___ Input material

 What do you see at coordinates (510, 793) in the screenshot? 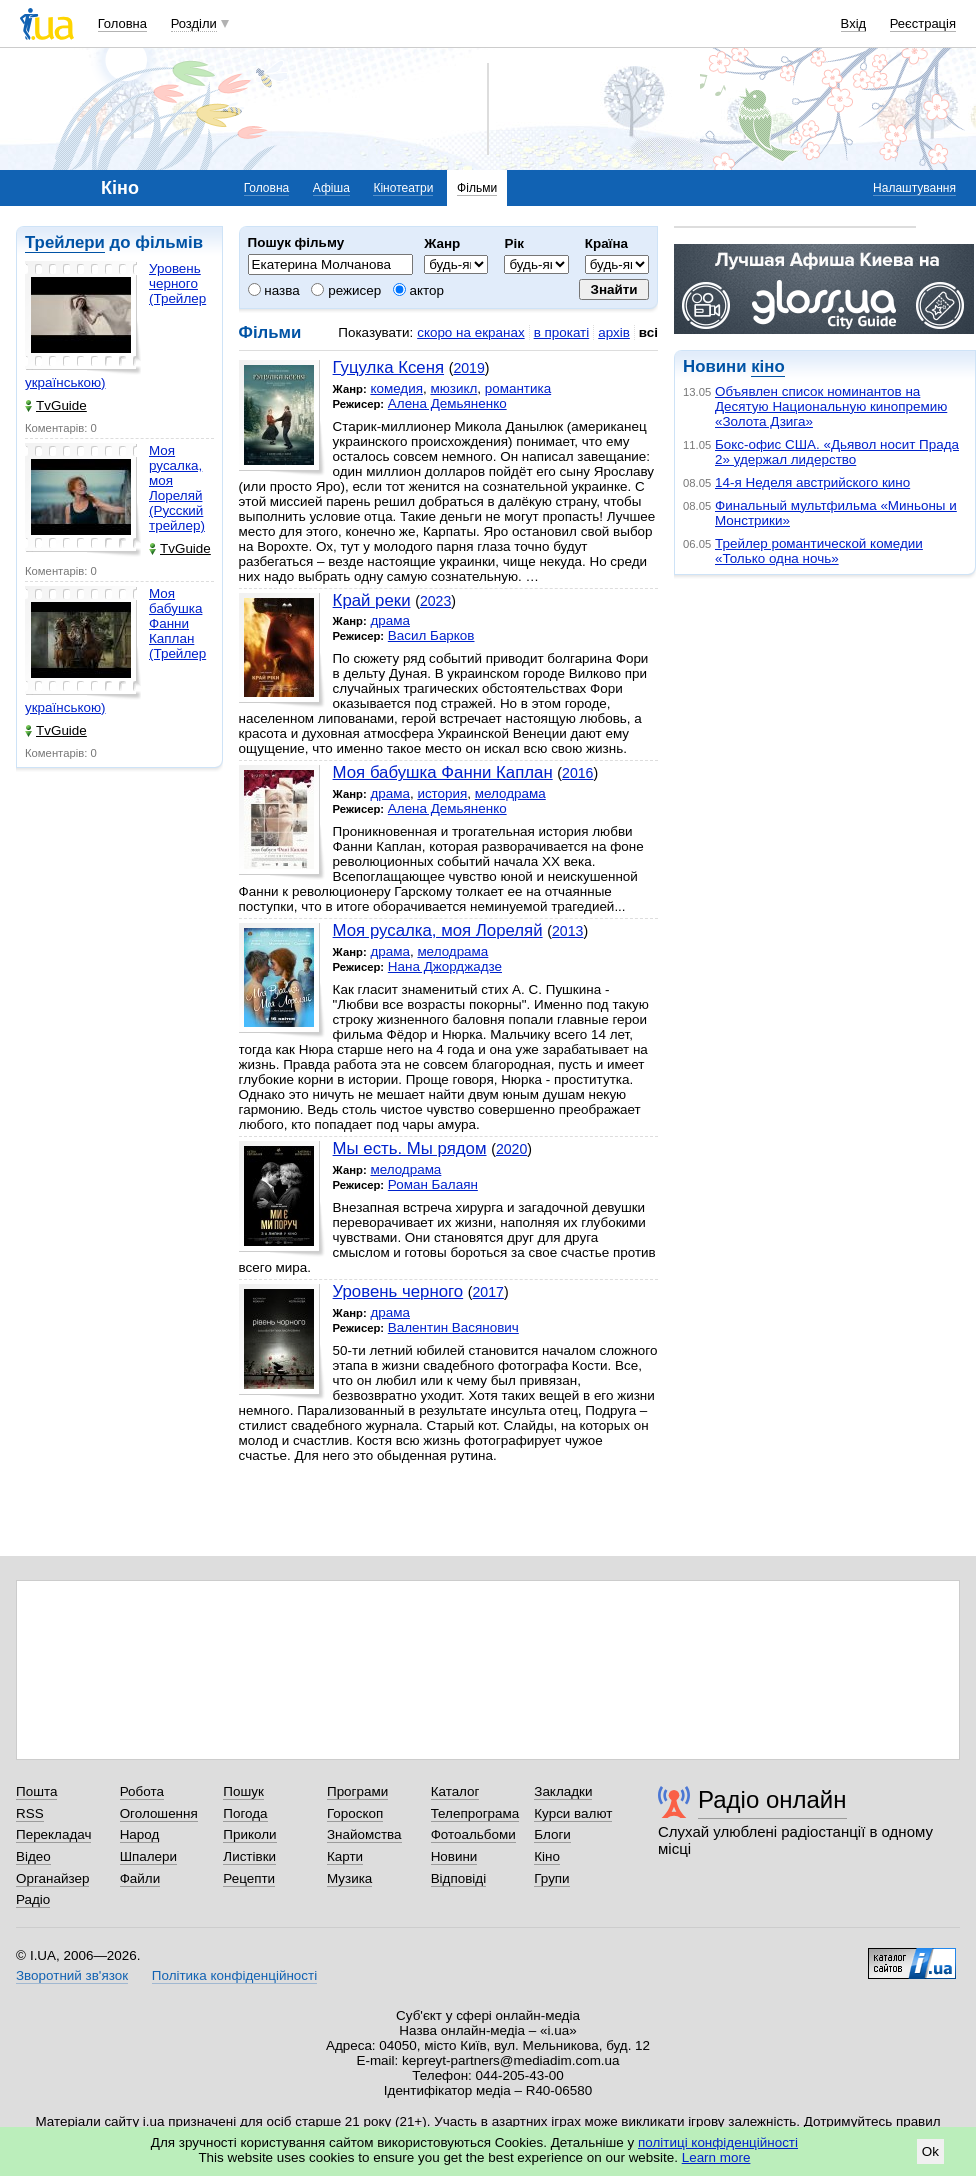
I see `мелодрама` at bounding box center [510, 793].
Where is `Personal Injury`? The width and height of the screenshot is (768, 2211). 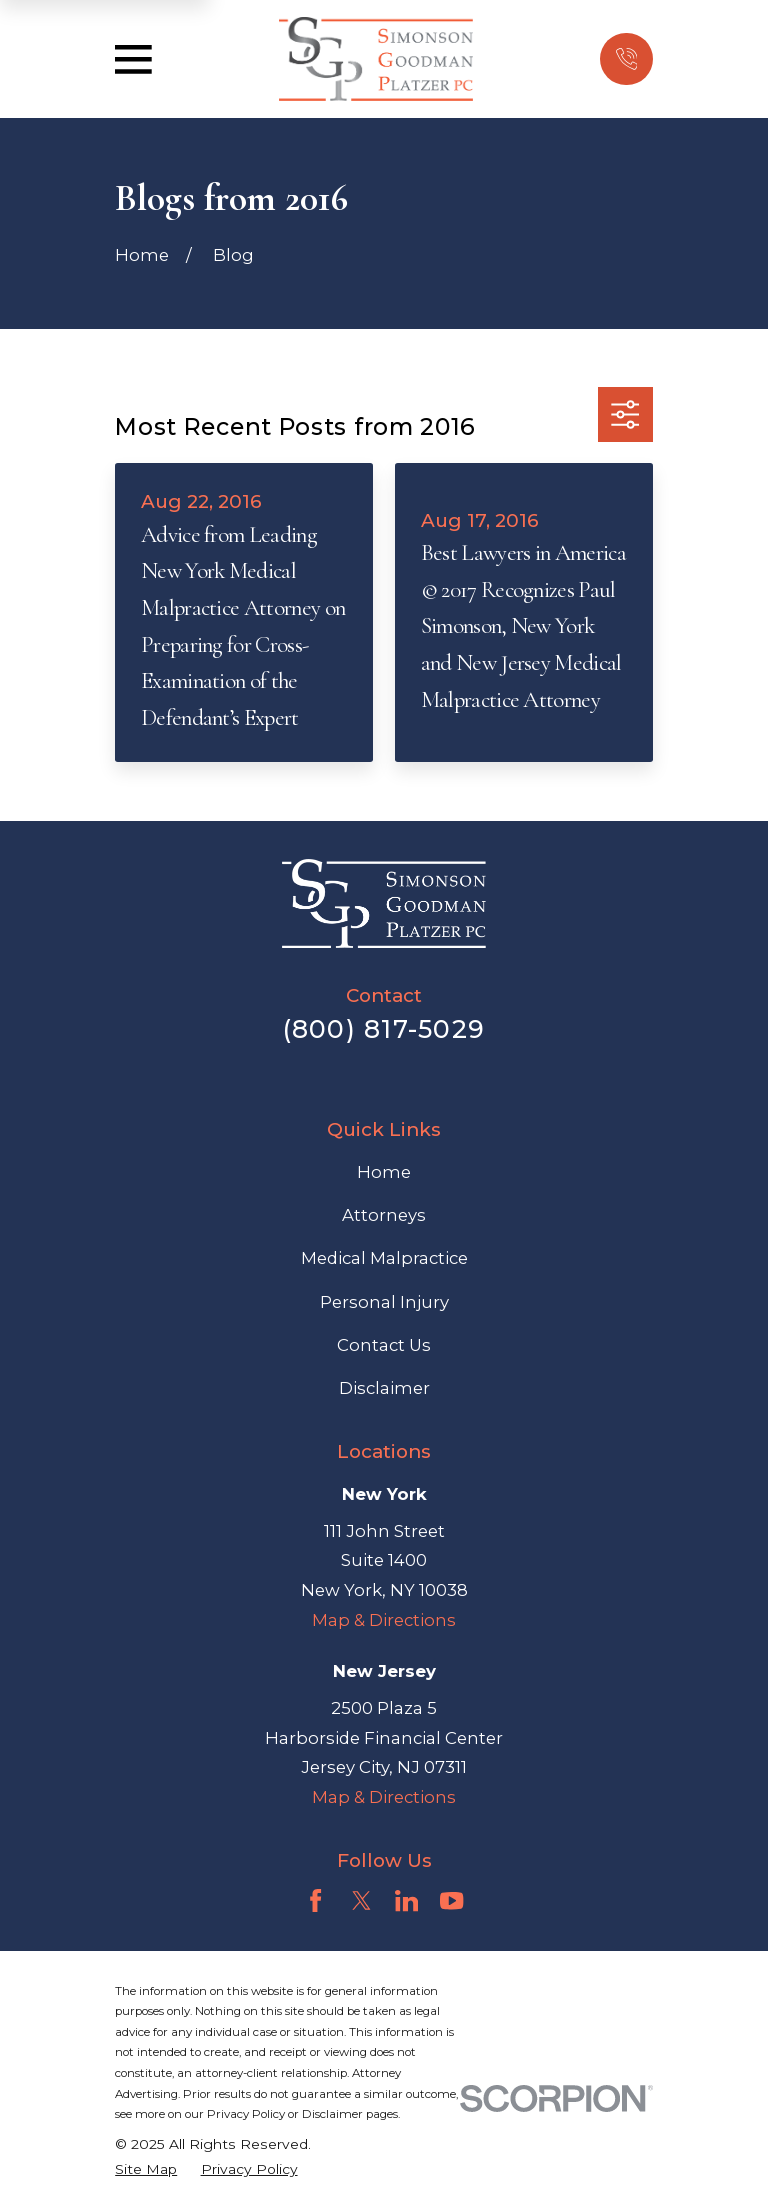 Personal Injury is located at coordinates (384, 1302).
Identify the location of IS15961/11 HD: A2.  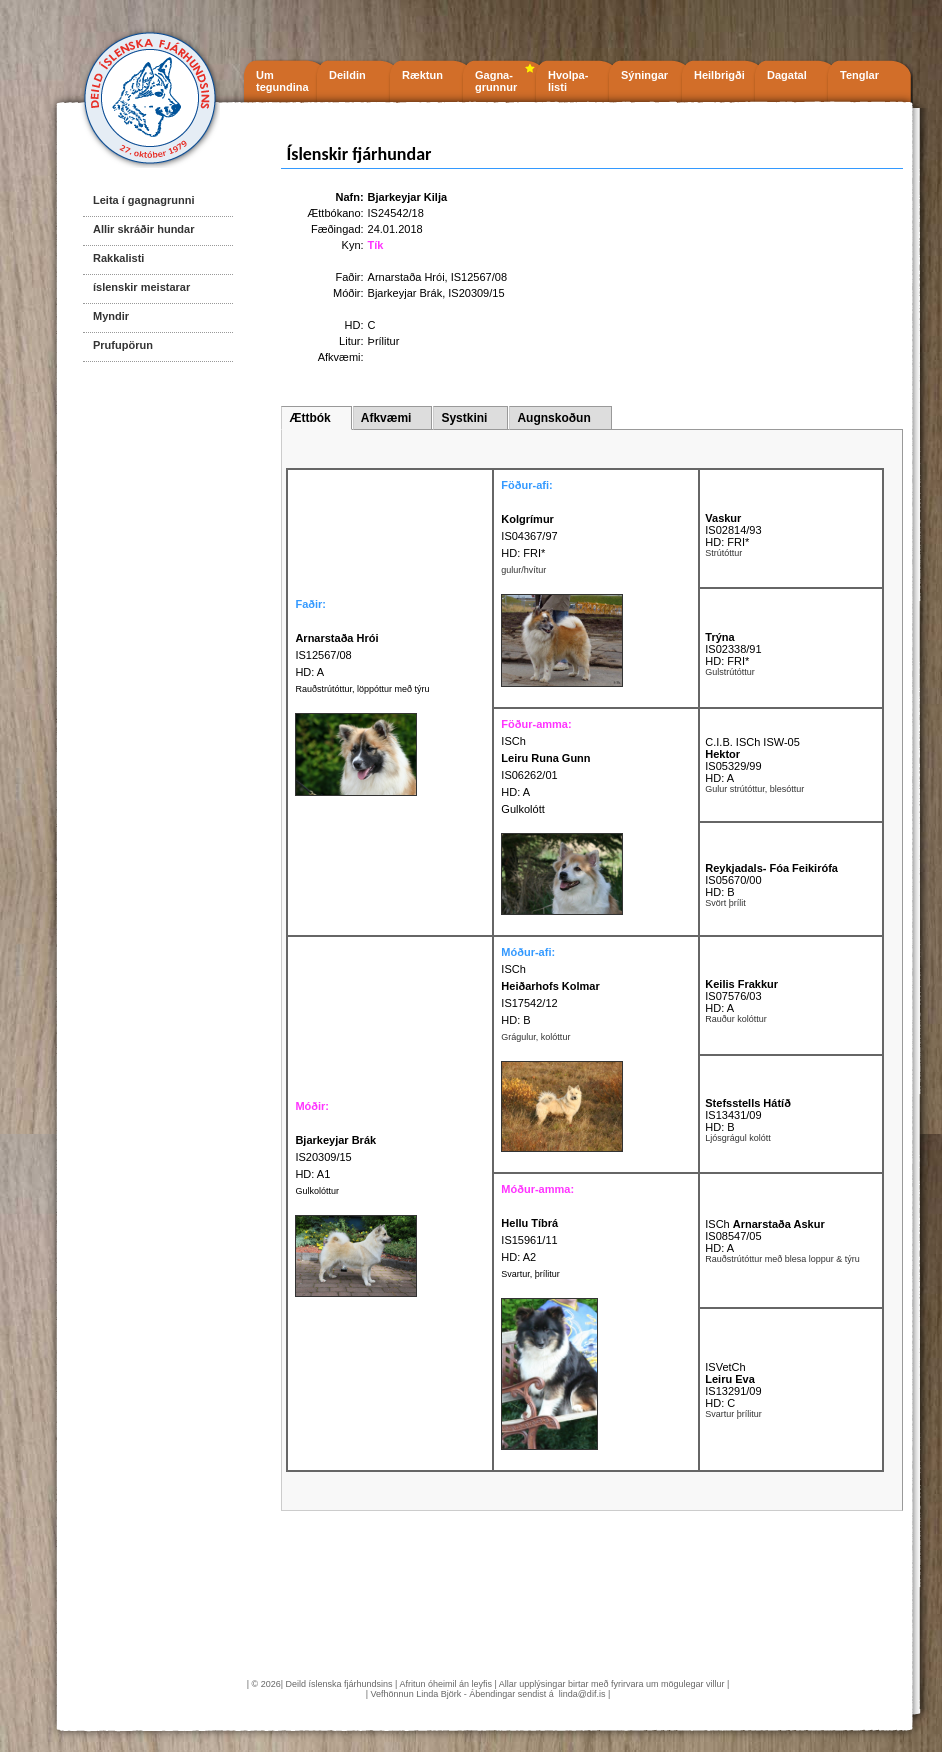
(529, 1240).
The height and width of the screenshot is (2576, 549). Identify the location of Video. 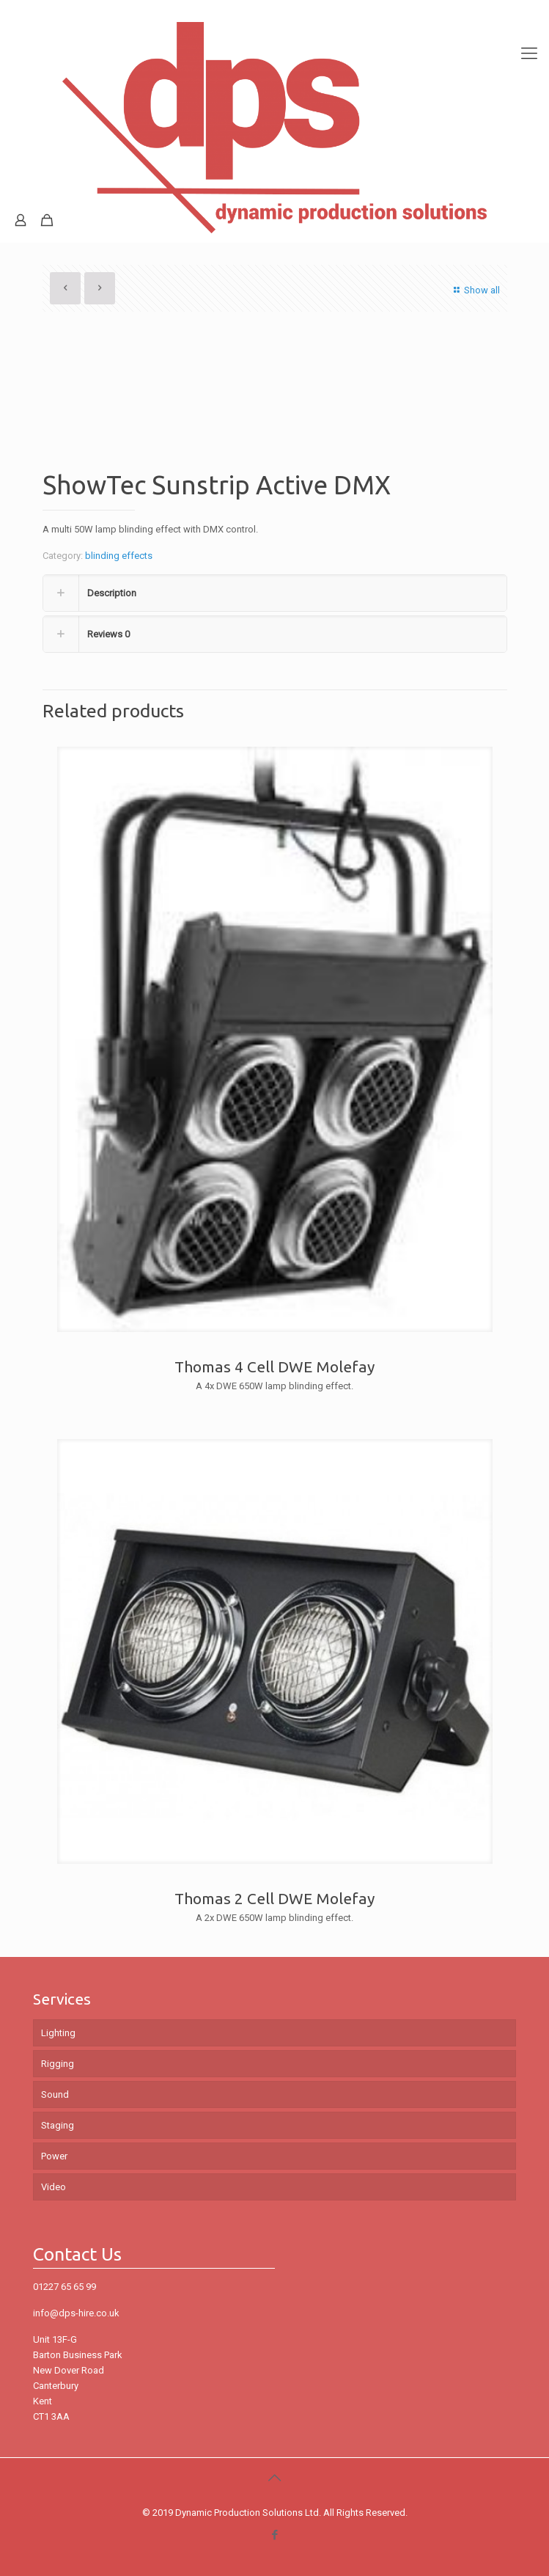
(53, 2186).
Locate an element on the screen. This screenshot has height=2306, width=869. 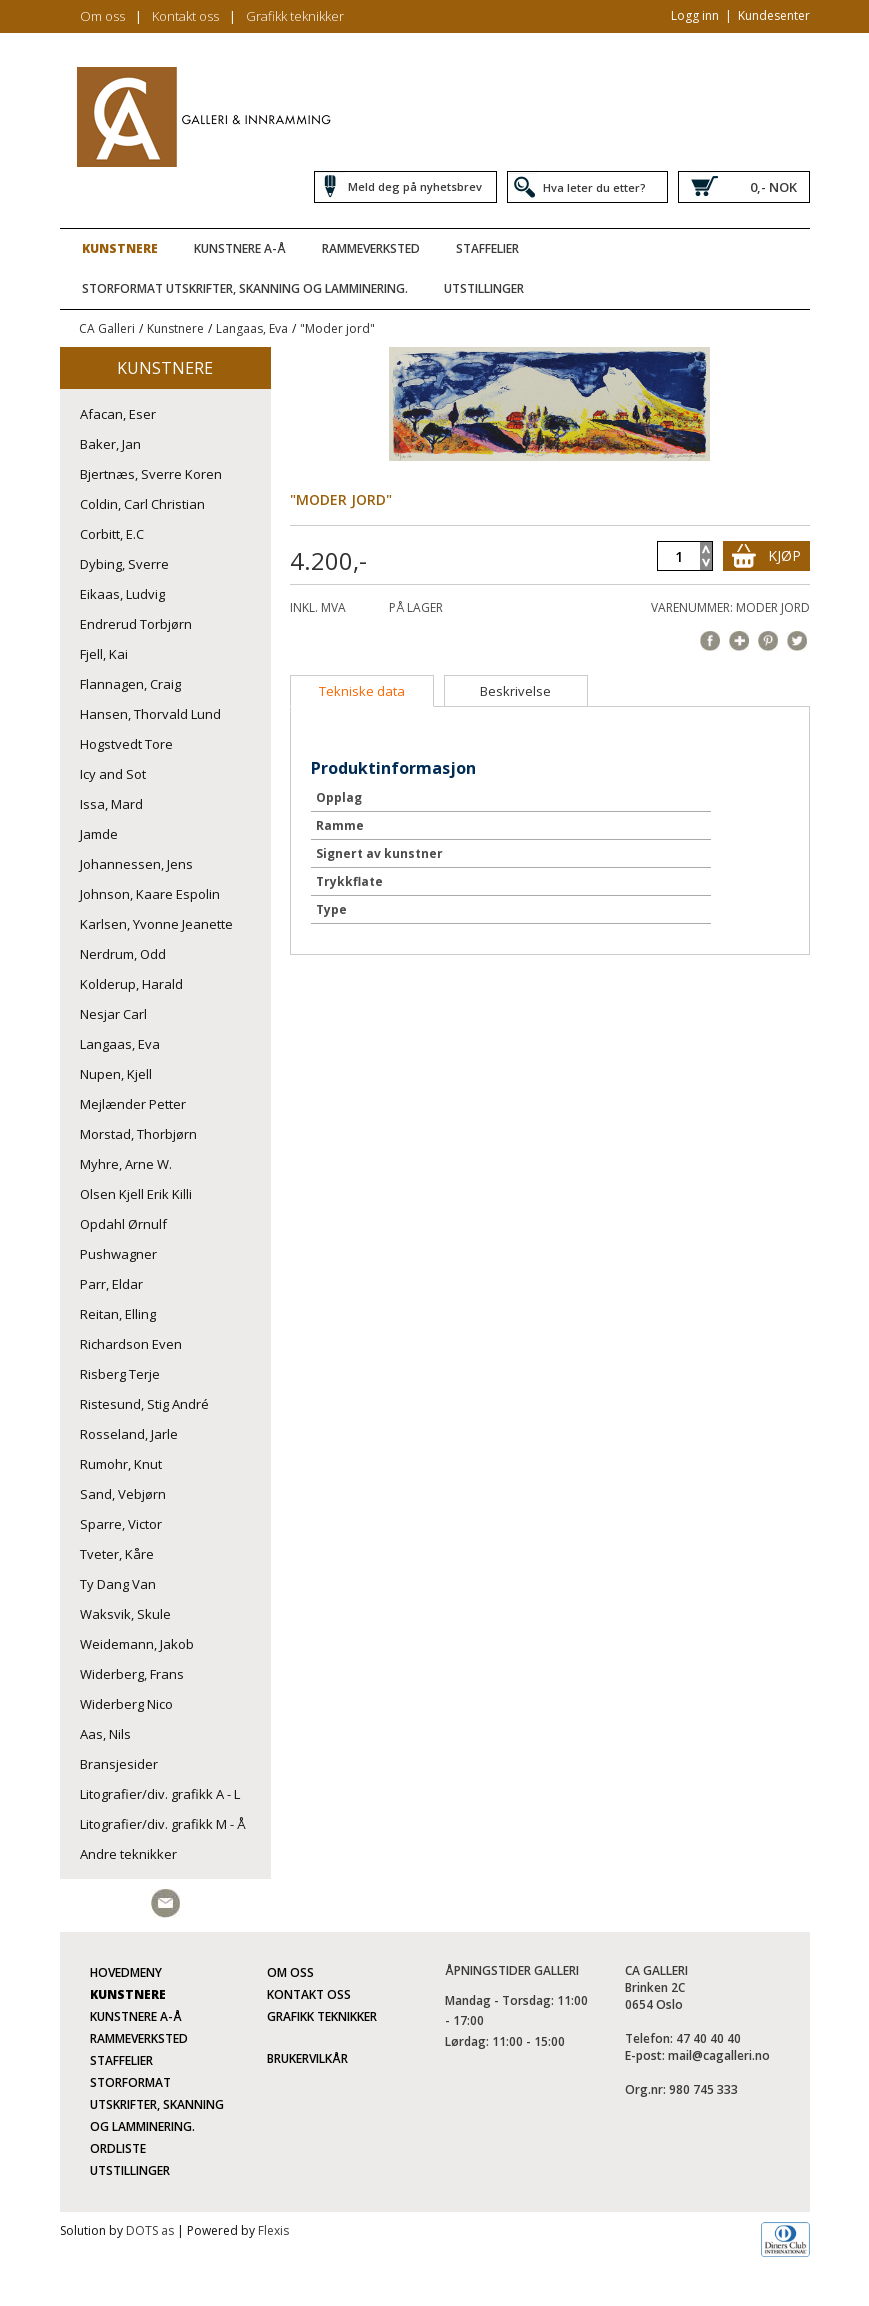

______

■ **About this exercise**
Working from the line containing "The height and" to the last line of the data, retype every line exactly, both ends included, and leave out all pictures.

■ **Exercise result**
The height and width of the screenshot is (2576, 549). Identify the location of Video. 
(53, 2186).
Locate an element on the screen. This screenshot has height=2306, width=869. 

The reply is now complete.